**Goal of the exercise**
When you copy the material below, keep every line exact and omit the pictures.

**Dataset content**

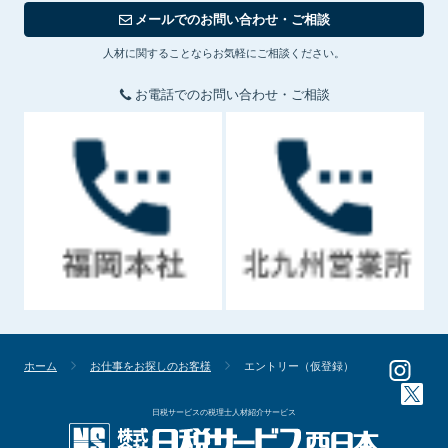
メールでのお問い合わせ・ご相談
人材に関することならお気軽にご相談ください。
お電話でのお問い合わせ・ご相談
ホーム
お仕事をお探しのお客様
エントリー（仮登録）
日税サービスの税理士人材紹介サービス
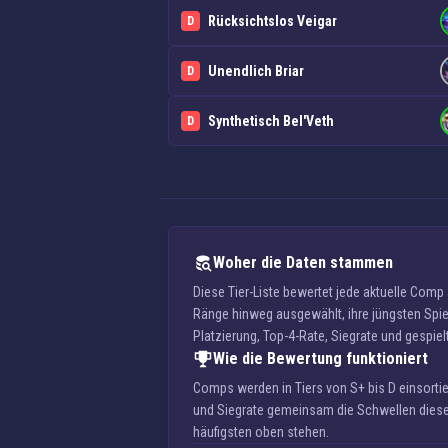
Rücksichtslos Veigar
D
Unendlich Briar
D
Synthetisch Bel'Veth
D
Woher die Daten stammen
Diese Tier-Liste bewertet jede aktuelle Com
Ränge hinweg ausgewählt, ihre jüngsten Spiel
Platzierung, Top-4-Rate, Siegrate und gespiel
Wie die Bewertung funktioniert
Comps werden in Tiers von S+ bis D einsortier
und Siegrate gemeinsam die Schwellen dieses 
häufigsten oben stehen.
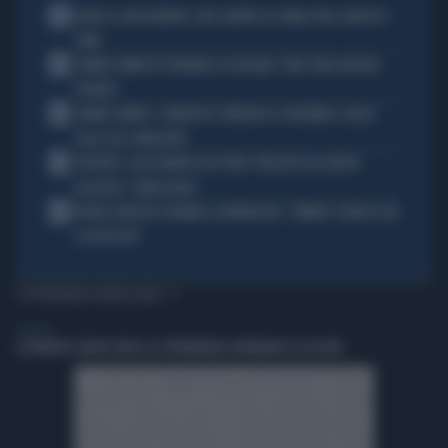
1
ADDIO A LIVIO BERRUTI, ORO OLIMPICO A ROMA 1960: AVEVA 87
ANNI
2
JANNIK SINNER FA TREMARE GLI ITALIANI: "NON SONO ANCORA
PRONTO"
3
JANNIK SINNER, CLAMOROSO: RINUNCIA A CINCINNATI, GIALLO
SULLE SUE CONDIZIONI
4
JUVENTUS, ALESSANDRO DEL PIERO STREGATO DAL NUOVO
ACQUISTO: "TANTA ROBA"
5
NOVAK DJOKOVIC FULMINA IL GIORNALISTA: "SINNER? CONOSCI GIÀ
LA RISPOSTA"
TI POTREBBERO INTERESSARE
GENERAL
A ROBERTO SERGIO (RAI) LA CITTADINANZA ONORARIA DI CACCURI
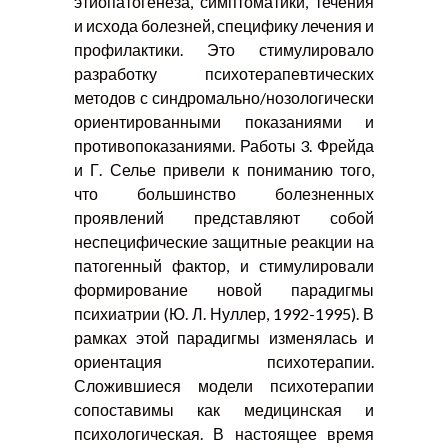
этиопатогенеза, симптоматики, течения
и исхода болезней, специфику лечения и
профилактики. Это стимулировало
разработку психотерапевтических
методов с синдромально/нозологически
ориентированными показаниями и
противопоказаниями. Работы 3. Фрейда
и Г. Селье привели к пониманию того,
что большинство болезненных
проявлений представляют собой
неспецифические защитные реакции на
патогенный фактор, и стимулировали
формирование новой парадигмы
психиатрии (Ю. Л. Нуллер, 1992-1995). В
рамках этой парадигмы изменялась и
ориентация психотерапии.
Сложившиеся модели психотерапии
сопоставимы как медицинская и
психологическая. В настоящее время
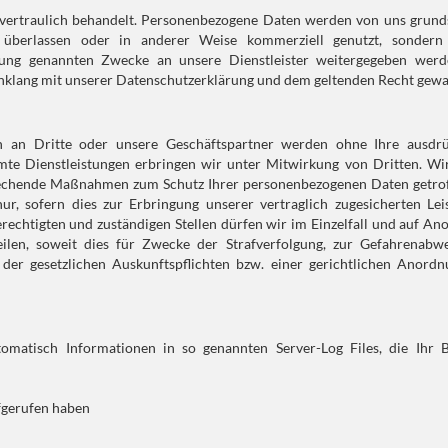
 vertraulich behandelt. Personenbezogene Daten werden von uns grunds
en überlassen oder in anderer Weise kommerziell genutzt, sondern
ärung genannten Zwecke an unsere Dienstleister weitergegeben werd
Einklang mit unserer Datenschutzerklärung und dem geltenden Recht gewa
n an Dritte oder unsere Geschäftspartner werden ohne Ihre ausdrü
mte Dienstleistungen erbringen wir unter Mitwirkung von Dritten. Wi
sprechende Maßnahmen zum Schutz Ihrer personenbezogenen Daten getrof
ur, sofern dies zur Erbringung unserer vertraglich zugesicherten Lei
erechtigten und zuständigen Stellen dürfen wir im Einzelfall und auf A
len, soweit dies für Zwecke der Strafverfolgung, zur Gefahrenabwe
er gesetzlichen Auskunftspflichten bzw. einer gerichtlichen Anordn
omatisch Informationen in so genannten Server-Log Files, die Ihr 
ufgerufen haben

**Exercise result**
メールでのお問い合わせ・ご相談
人材に関することならお気軽にご相談ください。
お電話でのお問い合わせ・ご相談
ホーム
お仕事をお探しのお客様
エントリー（仮登録）
日税サービスの税理士人材紹介サービス
Rücksichtslos Veigar
D
Unendlich Briar
D
Synthetisch Bel'Veth
D
Woher die Daten stammen
Diese Tier-Liste bewertet jede aktuelle Com
Ränge hinweg ausgewählt, ihre jüngsten Spiel
Platzierung, Top-4-Rate, Siegrate und gespiel
Wie die Bewertung funktioniert
Comps werden in Tiers von S+ bis D einsortier
und Siegrate gemeinsam die Schwellen dieses 
häufigsten oben stehen.
1
ADDIO A LIVIO BERRUTI, ORO OLIMPICO A ROMA 1960: AVEVA 87
ANNI
2
JANNIK SINNER FA TREMARE GLI ITALIANI: "NON SONO ANCORA
PRONTO"
3
JANNIK SINNER, CLAMOROSO: RINUNCIA A CINCINNATI, GIALLO
SULLE SUE CONDIZIONI
4
JUVENTUS, ALESSANDRO DEL PIERO STREGATO DAL NUOVO
ACQUISTO: "TANTA ROBA"
5
NOVAK DJOKOVIC FULMINA IL GIORNALISTA: "SINNER? CONOSCI GIÀ
LA RISPOSTA"
TI POTREBBERO INTERESSARE
GENERAL
A ROBERTO SERGIO (RAI) LA CITTADINANZA ONORARIA DI CACCURI
этиопатогенеза, симптоматики, течения
и исхода болезней, специфику лечения и
профилактики. Это стимулировало
разработку психотерапевтических
методов с синдромально/нозологически
ориентированными показаниями и
противопоказаниями. Работы 3. Фрейда
и Г. Селье привели к пониманию того,
что большинство болезненных
проявлений представляют собой
неспецифические защитные реакции на
патогенный фактор, и стимулировали
формирование новой парадигмы
психиатрии (Ю. Л. Нуллер, 1992-1995). В
рамках этой парадигмы изменялась и
ориентация психотерапии.
Сложившиеся модели психотерапии
сопоставимы как медицинская и
психологическая. В настоящее время
 vertraulich behandelt. Personenbezogene Daten werden von uns grunds
en überlassen oder in anderer Weise kommerziell genutzt, sondern
ärung genannten Zwecke an unsere Dienstleister weitergegeben werd
Einklang mit unserer Datenschutzerklärung und dem geltenden Recht gewa
n an Dritte oder unsere Geschäftspartner werden ohne Ihre ausdrü
mte Dienstleistungen erbringen wir unter Mitwirkung von Dritten. Wi
sprechende Maßnahmen zum Schutz Ihrer personenbezogenen Daten getrof
ur, sofern dies zur Erbringung unserer vertraglich zugesicherten Lei
erechtigten und zuständigen Stellen dürfen wir im Einzelfall und auf A
len, soweit dies für Zwecke der Strafverfolgung, zur Gefahrenabwe
er gesetzlichen Auskunftspflichten bzw. einer gerichtlichen Anordn
omatisch Informationen in so genannten Server-Log Files, die Ihr 
ufgerufen haben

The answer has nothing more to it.